Policy Recommendations: Combatting Corruption
The rise of modern authoritarianism over the past two decades has been accompanied by an expansion in corruption and kleptocracy, which poses a significant threat to democracy around the world.
Combatting Corruption and Kleptocracy
The rise of modern authoritarianism over the past two decades has been accompanied by an expansion in corruption and kleptocracy, which poses a significant threat to democracy around the world. The theft of public funds gives corrupt elites both the incentive and the means to consolidate power and suppress voices of opposition. Corruption undermines the freedom and the interests of ordinary citizens, and the effects are especially harmful in developing countries with limited resources and weaker anticorruption mechanisms.
Kleptocrats and other corrupt foreign officials frequently exploit the United States’ open financial system by funneling stolen funds into and through US markets. They benefit from loopholes in current law that permit this sort of money laundering, most often by employing anonymous shell corporations and the purchase of luxury real estate. Kleptocrats also take advantage of the security provided by democratic jurisdictions, particularly the United States’ privacy protections.
To address these problems, Freedom House offers the following recommendations for US policymakers:
- Impose sanctions on corrupt foreign officials.
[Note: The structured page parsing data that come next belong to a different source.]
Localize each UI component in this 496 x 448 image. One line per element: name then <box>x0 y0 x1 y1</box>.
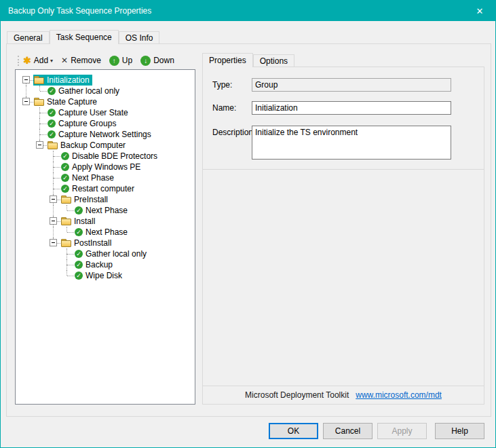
tab-os-info[interactable]: OS Info <box>119 31 160 43</box>
down-button[interactable]: ↓ Down <box>136 54 178 67</box>
titlebar: Backup Only Task Sequence Properties ✕ <box>1 1 495 21</box>
collapse-toggle-icon[interactable] <box>50 239 57 246</box>
tree-indent-guide <box>20 205 33 216</box>
tree-node-content: Backup Computer <box>47 140 128 151</box>
tree-item-label: Backup Computer <box>60 141 126 150</box>
group-folder-icon <box>61 195 71 204</box>
tree-connector <box>47 183 60 194</box>
tree-indent-guide <box>20 86 33 96</box>
help-button[interactable]: Help <box>435 423 484 439</box>
step-check-icon: ✓ <box>61 163 69 171</box>
tree-connector <box>60 259 74 270</box>
tree-indent-guide <box>20 172 33 183</box>
tab-general[interactable]: General <box>7 31 50 43</box>
up-button-label: Up <box>122 56 132 65</box>
name-input[interactable] <box>252 101 451 115</box>
tree-item-gather-local-only[interactable]: ✓Gather local only <box>20 248 195 259</box>
tab-properties[interactable]: Properties <box>202 53 253 67</box>
tab-options[interactable]: Options <box>253 54 294 67</box>
tree-item-install[interactable]: Install <box>20 216 195 227</box>
tree-connector <box>60 248 74 259</box>
tree-item-label: PreInstall <box>74 195 108 204</box>
collapse-toggle-icon[interactable] <box>50 195 57 203</box>
tree-item-next-phase[interactable]: ✓Next Phase <box>20 227 195 238</box>
step-check-icon: ✓ <box>61 152 69 160</box>
properties-form: Type: Name: Description: Initialize the … <box>203 67 484 170</box>
tree-indent-guide <box>20 107 33 118</box>
step-check-icon: ✓ <box>47 109 56 117</box>
dialog-button-row: OK Cancel Apply Help <box>269 423 484 439</box>
main-tabstrip: General Task Sequence OS Info <box>7 30 159 44</box>
remove-button[interactable]: ✕ Remove <box>57 54 105 67</box>
tree-item-restart-computer[interactable]: ✓Restart computer <box>20 183 195 194</box>
tree-item-next-phase[interactable]: ✓Next Phase <box>20 172 195 183</box>
tree-node-content: PostInstall <box>60 238 114 248</box>
task-sequence-tree: Initialization✓Gather local onlyState Ca… <box>15 69 195 405</box>
close-button[interactable]: ✕ <box>464 1 495 21</box>
tree-item-capture-network-settings[interactable]: ✓Capture Network Settings <box>20 129 195 140</box>
down-button-label: Down <box>153 56 174 65</box>
mdt-website-link[interactable]: www.microsoft.com/mdt <box>356 390 442 400</box>
tree-connector <box>33 129 47 140</box>
tree-node-content: ✓Capture Network Settings <box>47 129 154 140</box>
tree-expander-cell <box>33 140 47 151</box>
tree-item-label: Backup <box>85 260 113 269</box>
tree-item-preinstall[interactable]: PreInstall <box>20 194 195 205</box>
tree-item-backup-computer[interactable]: Backup Computer <box>20 140 195 151</box>
step-check-icon: ✓ <box>61 174 69 182</box>
tree-item-wipe-disk[interactable]: ✓Wipe Disk <box>20 270 195 281</box>
tree-item-state-capture[interactable]: State Capture <box>20 96 195 107</box>
tree-item-postinstall[interactable]: PostInstall <box>20 238 195 248</box>
mdt-footer-text: Microsoft Deployment Toolkit <box>245 390 349 400</box>
tree-indent-guide <box>20 129 33 140</box>
tree-item-label: Next Phase <box>85 206 128 215</box>
tree-item-label: State Capture <box>47 97 97 107</box>
tree-node-content: ✓Next Phase <box>74 227 130 238</box>
tree-item-label: Capture User State <box>58 108 128 117</box>
tree-item-disable-bde-protectors[interactable]: ✓Disable BDE Protectors <box>20 151 195 162</box>
tree-indent-guide <box>33 259 47 270</box>
tree-item-initialization[interactable]: Initialization <box>20 75 195 86</box>
details-panel: Properties Options Type: Name: Descripti… <box>202 53 484 405</box>
collapse-toggle-icon[interactable] <box>22 98 30 105</box>
tree-indent-guide <box>20 183 33 194</box>
tree-item-gather-local-only[interactable]: ✓Gather local only <box>20 86 195 96</box>
up-button[interactable]: ↑ Up <box>105 54 136 67</box>
tree-connector <box>33 107 47 118</box>
collapse-toggle-icon[interactable] <box>22 76 30 83</box>
type-label: Type: <box>212 78 252 92</box>
tree-node-content: PreInstall <box>60 194 111 205</box>
group-folder-icon <box>34 98 44 106</box>
apply-button[interactable]: Apply <box>377 423 427 439</box>
tree-item-capture-groups[interactable]: ✓Capture Groups <box>20 118 195 129</box>
tree-item-backup[interactable]: ✓Backup <box>20 259 195 270</box>
tree-indent-guide <box>20 270 33 281</box>
collapse-toggle-icon[interactable] <box>50 217 57 225</box>
tab-task-sequence[interactable]: Task Sequence <box>50 30 119 44</box>
collapse-toggle-icon[interactable] <box>36 141 43 149</box>
tree-connector <box>47 172 60 183</box>
cancel-button[interactable]: Cancel <box>323 423 373 439</box>
step-check-icon: ✓ <box>75 272 83 280</box>
add-button[interactable]: ✱ Add ▾ <box>19 54 57 67</box>
description-input[interactable]: Initialize the TS environment <box>252 126 451 160</box>
down-arrow-icon: ↓ <box>140 56 151 66</box>
tree-item-label: Restart computer <box>72 184 134 193</box>
tree-panel: ✱ Add ▾ ✕ Remove ↑ Up ↓ Down Initializat… <box>15 53 195 405</box>
tree-item-label: Disable BDE Protectors <box>72 151 157 161</box>
tree-connector <box>47 151 60 162</box>
tree-indent-guide <box>47 270 60 281</box>
tree-item-next-phase[interactable]: ✓Next Phase <box>20 205 195 216</box>
ok-button[interactable]: OK <box>269 423 318 439</box>
tree-indent-guide <box>47 248 60 259</box>
step-check-icon: ✓ <box>75 206 83 214</box>
step-check-icon: ✓ <box>61 185 69 193</box>
tree-item-apply-windows-pe[interactable]: ✓Apply Windows PE <box>20 162 195 172</box>
tree-indent-guide <box>33 194 47 205</box>
tree-item-capture-user-state[interactable]: ✓Capture User State <box>20 107 195 118</box>
tree-item-label: Install <box>74 217 95 226</box>
tree-expander-cell <box>47 216 60 227</box>
tree-item-label: Apply Windows PE <box>72 162 140 172</box>
group-folder-icon <box>34 76 44 84</box>
tree-indent-guide <box>47 205 60 216</box>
Existing laws permit the US government to penalize foreign officials who are found to be complicit in grand corruption. For example, the Global Magnitsky Act allows sanctions not only for gross violations of human rights, but also for significant acts of corruption. Such sanctions block or revoke US visas for the targeted individuals and bar them from all US-based property ownership or transactions. Sanctions enforcement is a critical tool for addressing kleptocracy, and while it does not entirely prevent foreign corruption, it does deny perpetrators physical and financial access to the United States, making it more difficult for them to launder, hide, and spend stolen funds. Working in conjunction with allies’ sanctions regimes, US sanctions could go a long way toward cutting off kleptocrats and other corrupt actors from the global financial system.
- Pass the Corporate Transparency Act (H.R. 2513) or the similar ILLICIT CASH Act (S. 2563). These bills would require the disclosure of true, beneficial owners to the US Treasury’s Financial Crimes Enforcement Network (FinCEN) at the time a company is formed. The Corporate Transparency Act requires continued annual reporting, while the ILLICIT CASH Act requires updates when there are any changes to beneficial ownership. The legislation provides civil and criminal penalties for violators who fail to submit or provide incomplete or inaccurate information. Establishing a beneficial ownership registry would ensure that kleptocrats are unable to hide behind anonymous shell corporations, protecting the US financial system from corrupt influence and strengthening the effectiveness of existing US sanctions. The Corporate Transparency Act passed the House with the inclusion of Representative Cleaver’s COUNTER Act, which adds to and amends the Banking Secrecy Act (BSA) by codifying an information-sharing program to enable greater detection of illegal activity and by closing a number of loopholes. The ILLICIT CASH Act also includes reforms designed to modernize FinCEN and the US AML-CFT (anti–money laundering and countering the financing of terrorism) regime.
- Pass the Countering Russian and Other Overseas Kleptocracy (CROOK) Act (H.R. 3843). The legislation would establish an action fund to supply extra resources during historic windows of opportunity for anticorruption reform in foreign countries. Five percent of the fines and penalties imposed under the Foreign Corrupt Practices Act (FCPA) would be dedicated to this fund. The law would also facilitate a whole-of-government approach by establishing an interagency corruption task force, anticorruption points of contact in US embassies, and online tools to better track and understand corruption around the world.
- Pass the Combating Global Corruption Act (S. 1309) . This law would make fighting international corruption a national security priority, in part by requiring the State Department to produce a public country-by-country report summarizing the extent of corruption and assigning a tier classification based on government efforts to combat the problem. In addition, the bill would establish various transparency and accountability measures for the State Department, the Department of Defense, and USAID to implement regarding US foreign assistance to the countries that are least engaged in anticorruption efforts.
- Pass the Foreign Extortion Prevention Act (H.R. 4140) . The legislation would criminalize bribery demands made by foreign officials, filling a gap in the FCPA and deterring cross-border bribery schemes. Currently, the FCPA requires an individual to have some connection to the United States to be indictable. This legislation would expand the US government’s ability to prosecute foreign nationals for requesting or accepting bribes from US companies and individuals.
- Raise public awareness about kleptocrats and corruption by passing the Kleptocrat Exposure Act (H.R. 3441) and the Justice for Victims of Kleptocracy Act (H.R. 4361). The Kleptocrat Exposure Act would give the secretary of state the authority to publicly reveal the identities of foreign nationals who are subject to US visa bans in connection with corruption, human rights abuses, and other malign activity. The Justice for Victims of Kleptocracy Act would make public the assets recovered through antikleptocracy investigations and prosecutions in order to demonstrate the harmful effects of corruption.